China don't really care : their internal market and their resources are both high enough that they could keep running autonomously for the next half century (China is feeding half of Asia already) and as for your thinly veiled "red commies bastards" comment, it's funny how a liberal country like the US are accusing a Communist country of trading too freely - and using a Commie tool (tariffs) to 'defend' themselves. Pot, kettle.
Results for end user? All this just means that the next iPhone will simply cost over $2000. -
bsdubois_57 I can remember a time, not that long ago, that a majority of PC components were designed and made in the USA. I remember Gateway, Dell, HP and many other manufacturers who built their computers in the USA. They put Americans to work. I hope the computer manufacturers realize the US has the most productive workforce on the planet. I would gladly pay more for computer components if they were made in the USA of USA components.Reply
Wall Street may have to live with smaller profits and the alphabet soup thieves might have to learn to live on wages on par with other developed nations. That would be a shock.
Perhaps the US economy might turn again to a manufacturing based economy rather than the lesser paying service sector economy.
Time will tell. -
aldaia I'm amazed at some of the comments here. US unemployment rate has been steadily declining since 2010 (well before this trade war started) and is now at record lows since 1969.Reply
Not a single job will return to the US because of this trade war, simply because there is no one to do those jobs (technically unemployment rates below 4% are considered full employment). Other countries will profit from this war, but certainly not the US. -
svan71 aldaia said:I'm amazed at some of the comments here. US unemployment rate has been steadily declining since 2010 (well before this trade war started) and is now at record lows since 1969.

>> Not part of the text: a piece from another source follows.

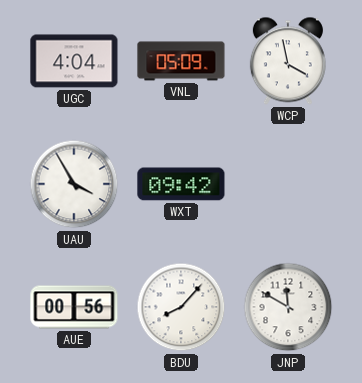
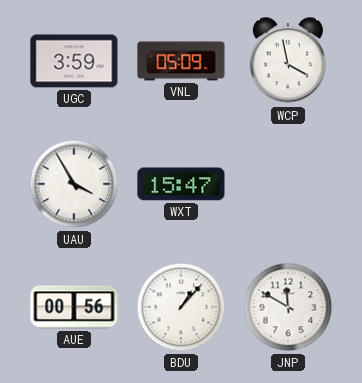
UGC: 4:04 -> 3:59
WXT: 09:42 -> 15:47
BDU: 8:07 -> 1:07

Not a single job will return to the US because of this trade war, simply because there is no one to do those jobs (technically unemployment rates below 4% are considered full employment). Other countries will profit from this war, but certainly not the US.
aldaia its just a guess but I belive the people currently running our economy and rewriting our decades old trade policy might be a tad bit wiser than you. Numbers do not lie. "simply because there is no one to do those jobs " Total B.S. Those jobs were lost due to unions, taxes and regulations not because people would not do them.